I am using the paintEvent method to show images on a QFrame. When starting the program, the images are shown correctly most of the times (sometimes they do not appear or in the wrong places). When I minimize the window or it gets overlapped by another, all images disappear. Any ideas what the problem might be?

Thanks!

wysota
22nd June 2011, 08:49
The problem might be with your code.

sooofunky
22nd June 2011, 09:00
Thanks for replying. In WeatherFrame.cpp I am doing the drawing - not sure what is wrong.





#include "WeatherFrame.h"

WeatherFrame::WeatherFrame(QWidget *parent)
: QFrame(parent)
{
mEngine = new GoogleEngine();
connect(mEngine, SIGNAL(weatherReady()), this, SLOT(handleData()));
connect(mEngine, SIGNAL(weatherError()), this, SLOT(handleError()));

mEngine->location().city() = "Salzburg";
mEngine->update("Salzburg");
}

WeatherFrame::~WeatherFrame()
{
delete mEngine;
}

void WeatherFrame::handleData()
{
mCurrentLocation = mEngine->location();
mCurrentWeather = mEngine->weather();
mListForecast = mEngine->forecast();
mReady = true;
update();
}

void WeatherFrame::handleError()
{
qDebug() << "handleerror";
}

void WeatherFrame::paintEvent(QPaintEvent* event)
{
if (mReady) {
Q_UNUSED(event);
QPainter painter(this);
painter.setRenderHints(QPainter::HighQualityAntial iasing | QPainter::SmoothPixmapTransform);

// draw current temperature
painter.setPen(Qt::black);
painter.setFont(QFont("Arial", 16));
painter.drawText(QRect(5,2,100,30), Qt::AlignLeft, "Wetter -");

// draw location's city name
painter.setFont(QFont("Arial", 16));
painter.drawText(QRect(100,2,100,30), Qt::AlignLeft, mCurrentLocation.city());

// draw condition pixmap
painter.drawPixmap(QRect(10,55,50,50),mCurrentWeat her.pixmap());

painter.setFont(QFont("Arial", 12));
painter.drawText(QRect(20,25,60,40), Qt::AlignCenter, "HEUTE");

painter.setFont(QFont("Arial", 14));
painter.drawText(QRect(20,105,40,40), Qt::AlignCenter,
QString::number(FahrenheitToGrad(mCurrentWeather.t emperature())));

for (int i = 0; i < mListForecast.count(); i++) {
Weather weather = mListForecast.at(i);

// draw forecast day
painter.setFont(QFont("Arial", 12));
painter.drawText(QRect((i+1)*100+20,25,40,40), Qt::AlignCenter, weather.day().toUpper());

// draw condition pixmap
painter.drawPixmap(QRect((i+1)*100+20,55,50,50), weather.pixmap());

// draw forecast low and high temperature
painter.setFont(QFont("Arial", 10));
painter.drawText(QRect((i+1)*100+20, 95,40,40), Qt::AlignCenter, QString::number(weather.lowTemp()));
painter.drawText(QRect((i+1)*100+20, 110,40,40), Qt::AlignCenter, QString::number(weather.highTemp()));

}

mReady = false;
} else {
QWidget::paintEvent(event);
}
}

int WeatherFrame::FahrenheitToGrad(int f)
{
int c = (f-32) / 1.8;
return c;
}

pan
22nd June 2011, 09:12
Put a break point in your paint event. Check the value of mReady. Or put in some logging.
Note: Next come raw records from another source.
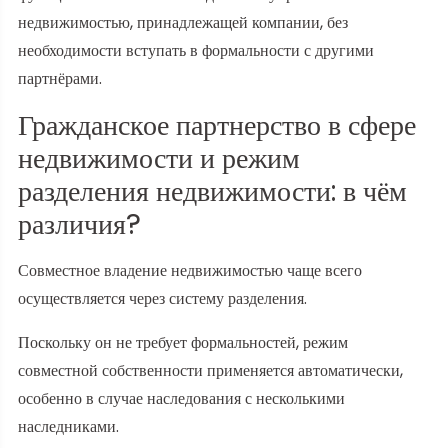
недвижимостью, принадлежащей компании, без
необходимости вступать в формальности с другими
партнёрами.
Гражданское партнерство в сфере
недвижимости и режим
разделения недвижимости: в чём
различия?
Совместное владение недвижимостью чаще всего
осуществляется через систему разделения.
Поскольку он не требует формальностей, режим
совместной собственности применяется автоматически,
особенно в случае наследования с несколькими
наследниками.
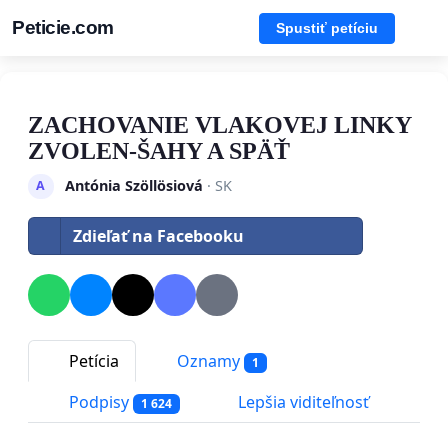
Peticie.com
Spustiť petíciu
ZACHOVANIE VLAKOVEJ LINKY
ZVOLEN-ŠAHY A SPÄŤ
Antónia Szöllösiová
· SK
A
Zdieľať na Facebooku
Petícia
Oznamy
1
Podpisy
Lepšia viditeľnosť
1 624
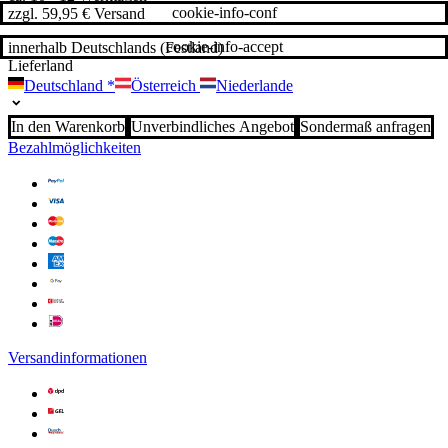
cookie-info-conf
zzgl. 59,95 € Versand
cookie-info-accept
innerhalb Deutschlands (Festland)
Lieferland
Deutschland
*
Österreich
Niederlande
In den Warenkorb
Unverbindliches Angebot
Sondermaß anfragen
Bezahlmöglichkeiten
Versandinformationen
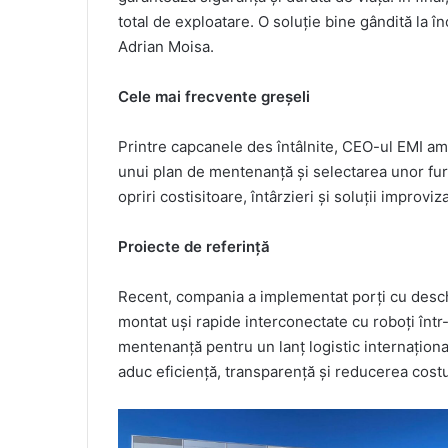
total de exploatare. O soluție bine gândită la 
Adrian Moisa.
Cele mai frecvente greșeli
Printre capcanele des întâlnite, CEO-ul EMI ami
unui plan de mentenanță și selectarea unor furn
opriri costisitoare, întârzieri și soluții improviz
Proiecte de referință
Recent, compania a implementat porți cu deschi
montat uși rapide interconectate cu roboți într-o
mentenanță pentru un lanț logistic internaționa
aduc eficiență, transparență și reducerea costu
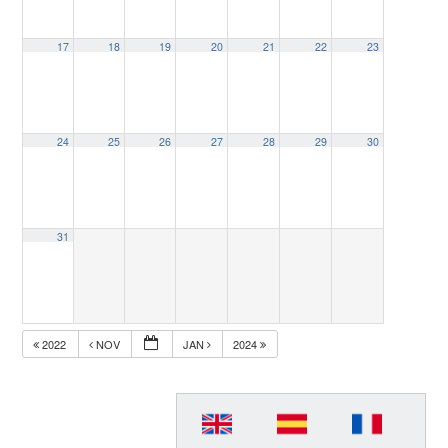
17
18
19
20
21
22
23
24
25
26
27
28
29
30
31
2022
NOV
JAN
2024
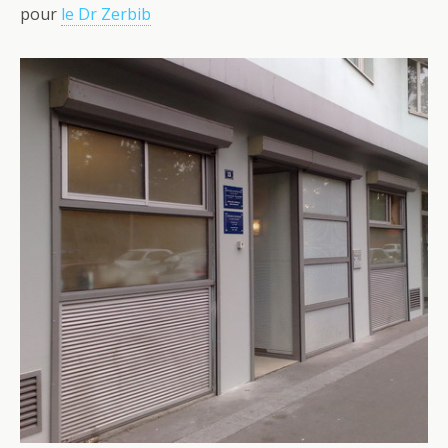
pour
le Dr Zerbib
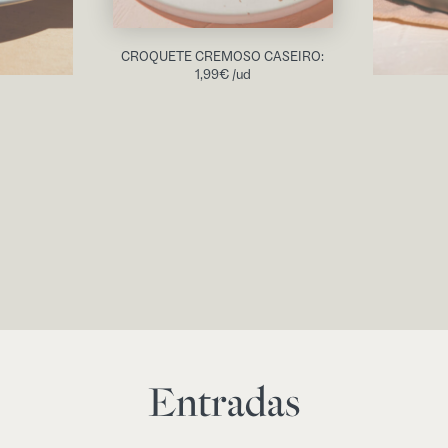
CROQUETE CREMOSO CASEIRO:
1,99
€
/ud
Entradas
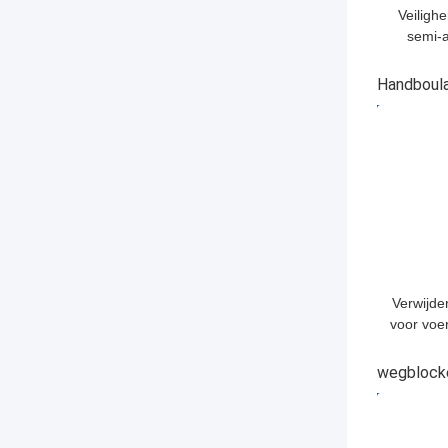
Veilighe
semi-
bollar
behe
Handboul
voer
BESTE P
Verwijde
voor voe
veilighe
SGS I
wegblock
BESTE P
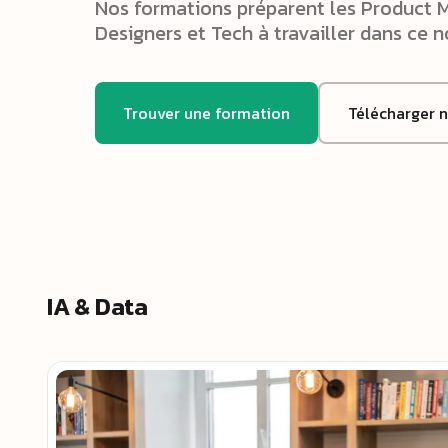
Nos formations préparent les Product 
Designers et Tech à travailler dans ce
Trouver une formation
Télécharger 
IA & Data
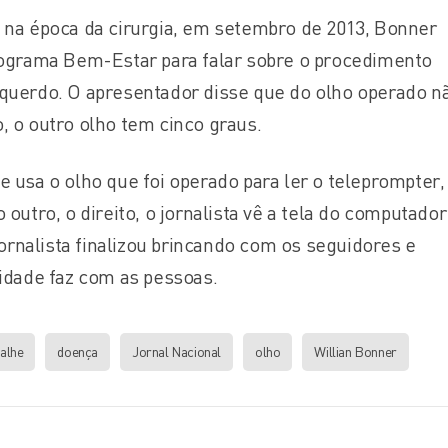
 na época da cirurgia, em setembro de 2013, Bonner
rograma Bem-Estar para falar sobre o procedimento
querdo. O apresentador disse que do olho operado n
, o outro olho tem cinco graus.
e usa o olho que foi operado para ler o teleprompter,
 outro, o direito, o jornalista vê a tela do computado
 jornalista finalizou brincando com os seguidores e
 idade faz com as pessoas.
alhe
doença
Jornal Nacional
olho
Willian Bonner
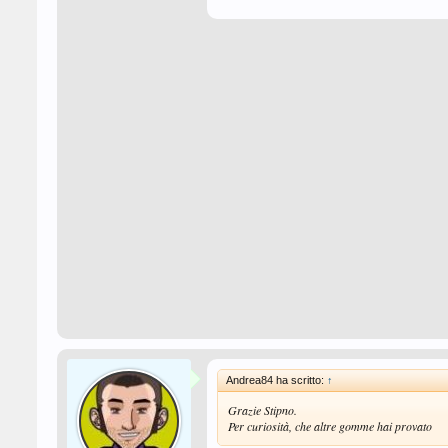
Andrea84 ha scritto:
↑
Grazie Stipno.
Per curiosità, che altre gomme hai provato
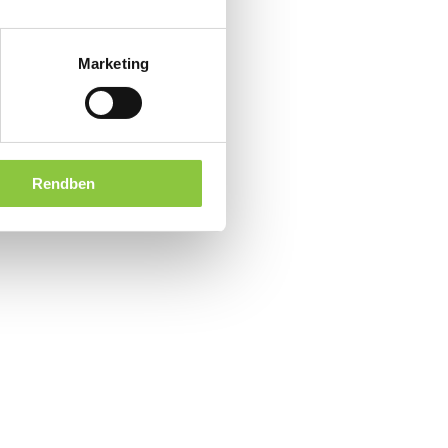
Marketing
Rendben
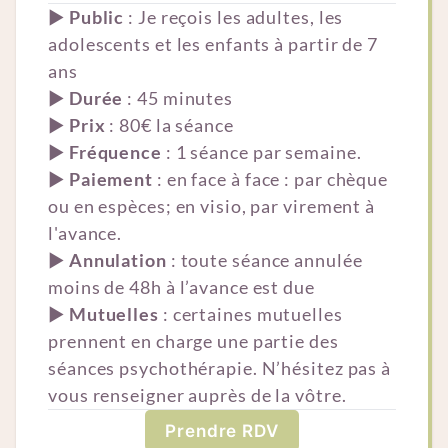
▶︎
Public
: Je reçois les adultes, les
adolescents et les enfants à partir de 7
ans
▶︎
Durée
: 45 minutes
▶︎
Prix
: 80€ la séance
▶︎
Fréquence
: 1 séance par semaine.
▶︎
Paiement
: en face à face : par chèque
ou en espèces; en visio, par virement à
l'avance.
▶︎
Annulation
: toute séance annulée
moins de 48h à l’avance est due
▶︎
Mutuelles
: certaines mutuelles
prennent en charge une partie des
séances psychothérapie. N’hésitez pas à
vous renseigner auprès de la vôtre.
Prendre RDV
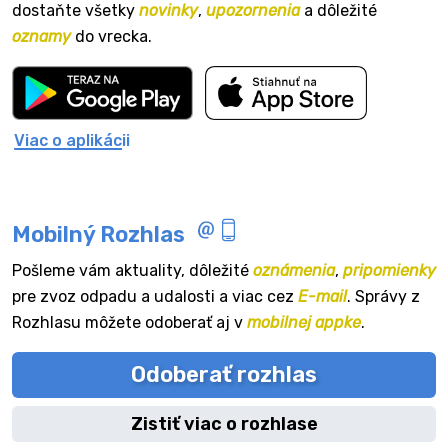
dostaňte všetky
novinky
,
upozornenia
a dôležité
oznamy
do vrecka.
Viac o aplikácii
Mobilný Rozhlas
Pošleme vám aktuality, dôležité
oznámenia
,
pripomienky
pre zvoz odpadu a udalosti a viac cez
E-mail
. Správy z
Rozhlasu môžete odoberať aj v
mobilnej appke
.
Odoberať rozhlas
Zistiť viac o rozhlase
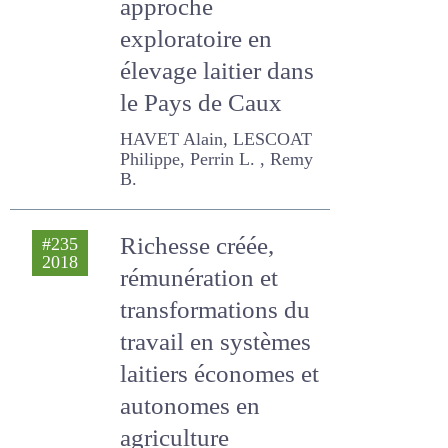
approche
exploratoire en
élevage laitier dans
le Pays de Caux
HAVET Alain, LESCOAT
Philippe, Perrin L. , Remy B.
Richesse créée,
#235
2018
rémunération et
transformations
du travail en
systèmes laitiers
économes et
autonomes en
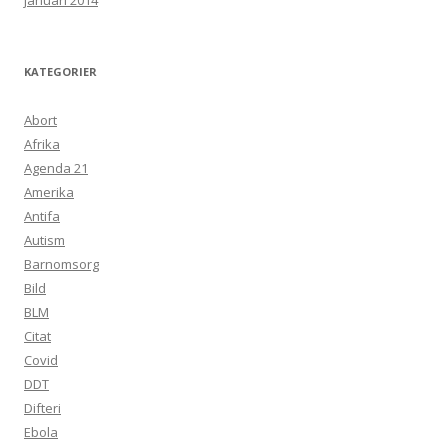
januari 2014
KATEGORIER
Abort
Afrika
Agenda 21
Amerika
Antifa
Autism
Barnomsorg
Bild
BLM
Citat
Covid
DDT
Difteri
Ebola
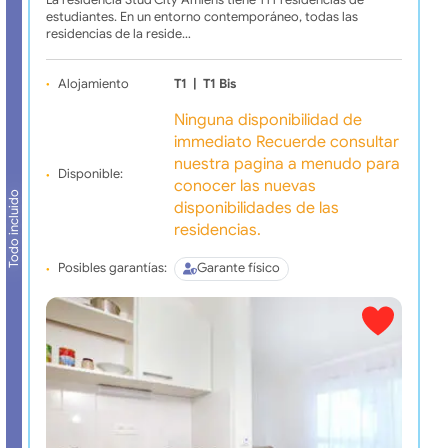
estudiantes. En un entorno contemporáneo, todas las
residencias de la reside…
Alojamiento
T1
|
T1 Bis
Ninguna disponibilidad de
immediato Recuerde consultar
nuestra pagina a menudo para
Disponible:
conocer las nuevas
Todo incluido
disponibilidades de las
residencias.
Posibles garantías:
Garante físico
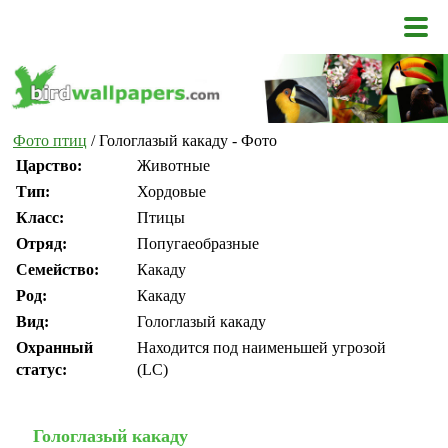
Фото птиц
/ Гологлазый какаду - Фото
Царство:
Животные
Тип:
Хордовые
Класс:
Птицы
Отряд:
Попугаеобразные
Семейство:
Какаду
Род:
Какаду
Вид:
Гологлазый какаду
Охранный
Находится под наименьшей угрозой
статус:
(LC)
Гологлазый какаду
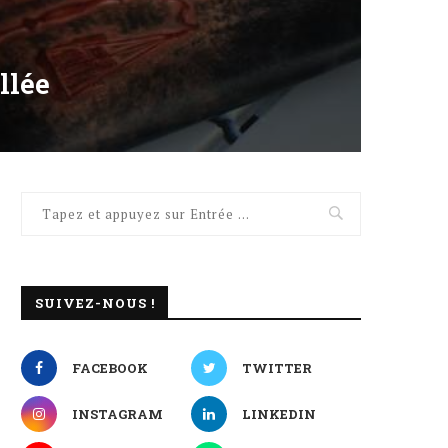
llée
SUIVEZ-NOUS !
FACEBOOK
TWITTER
INSTAGRAM
LINKEDIN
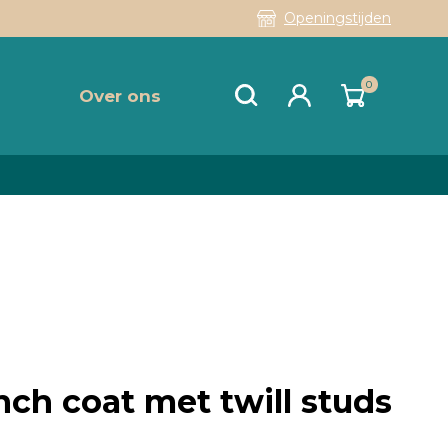
Openingstijden
0
Over ons
nch coat met twill studs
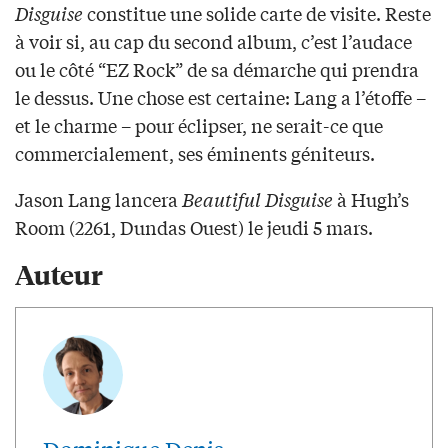
Disguise
constitue une solide carte de visite. Reste
à voir si, au cap du second album, c’est l’audace
ou le côté “EZ Rock” de sa démarche qui prendra
le dessus. Une chose est certaine: Lang a l’étoffe –
et le charme – pour éclipser, ne serait-ce que
commercialement, ses éminents géniteurs.
Jason Lang lancera
Beautiful Disguise
à Hugh’s
Room (2261, Dundas Ouest) le jeudi 5 mars.
Auteur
You will notice how often it repaints and how often your mReady is false. This should help you see why it is not repainted after you have minimized.

sooofunky
22nd June 2011, 09:31
ouch, somehow I thought it must be a much more severe problem... Thanks!

Rachol
22nd June 2011, 09:35
It is quite obvious to me what is happenig. You are drawin the widget only once when the data is available and then you draw nothing. However you must draw something when window is being restored.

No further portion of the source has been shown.